10 tech buys, and 10 tech sells. is cover story for Barrons today. Qcom excerpt Telecom
Cut The Cord
Let's be blunt. We're worried about the cellular business. The issue is relatively simple. The market for cellular voice traffic is maturing. The cellphone companies think they can stimulate replacement demand with color screens, built-in cameras and other new features. And yet most people use cellphones to make voice calls. We fear current estimates for handset sales for both this year and next year are too high -- and if that's true, the stocks could see another down leg.
Merrill's Milunovich says the cell- phone makers are suffering from a condition Harvard tech guru Clay Christensen calls "overshoot," meaning current technology is already more than good enough for most users. In markets where that happens, Milunovich says, profits shift from systems companies, such as Nokia and Motorola, to component companies, such as Qualcomm and Texas Instruments.
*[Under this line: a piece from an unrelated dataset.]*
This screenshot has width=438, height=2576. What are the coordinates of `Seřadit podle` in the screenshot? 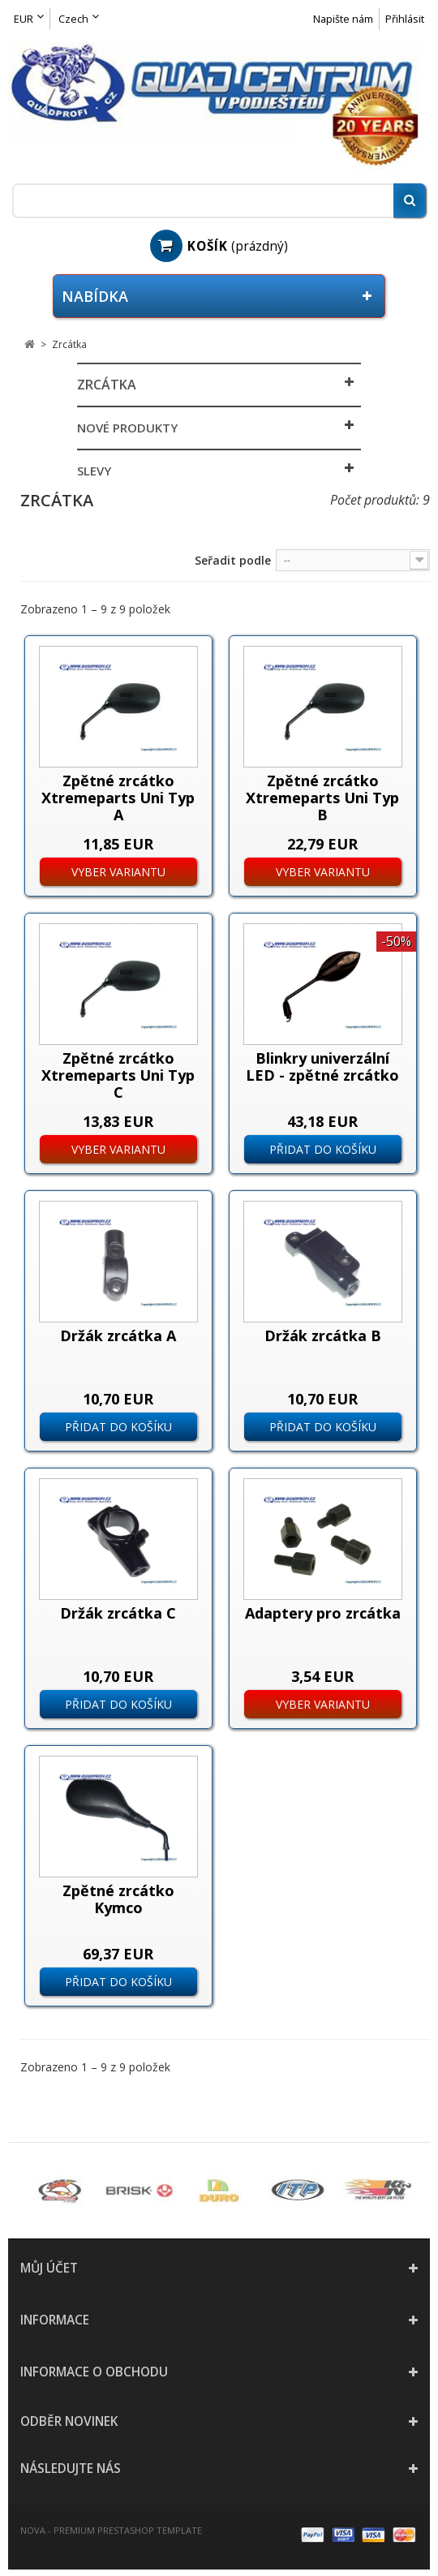 It's located at (233, 560).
Montgomery's Rezaee says he'd be a buyer of Qualcomm shares "once the dust settles." The company's CDMA technology has a strong foothold in Korea, Latin America and in the U.S., where Sprint and Verizon have standardized around it. Unlike Motorola or Nokia, Qualcomm does not make phones. Rather, it collects licensing fees from systems using CDMA technology, and it sells chips for CDMA-based phones. With the stock trading for about 23 times expected earnings for the September 2003 fiscal year, though, it seems fully valued.
Of the large handset companies, Motorola is having a better time of it for the moment than Nokia. While Motorola has been showing some results from a long restructuring process, its Finnish rival has lost some market share. Motorola is "doing things it should have done years ago," as Rezaee puts it, although it remains to be seen if the company can produce reliable revenue growth.
Nokia dominated the phone business in the late 1990s, thanks in part to ineffective competition from Ericsson and Motorola. But competition has heated up. Though not in our top 20, the company gaining the most ground in the wireless phone market at the moment is Samsung. Meanwhile, the sector as a whole could see more disappointments, as the industry's struggling carriers attempt to lure investors to use additional services made possible with so-called 2.5G and 3G services.
Neither handset maker looks expensive at the moment -- Nokia trades for 14 times expected 2003 earnings, versus 24 times for Motorola, though Motorola looks cheaper on a revenue basis, at 0.9 times expected 2003 results, about half that of Nokia. And yet we think estimates, and stock prices, face one more down leg. For now, we would not be buyers of any companies in the handset business.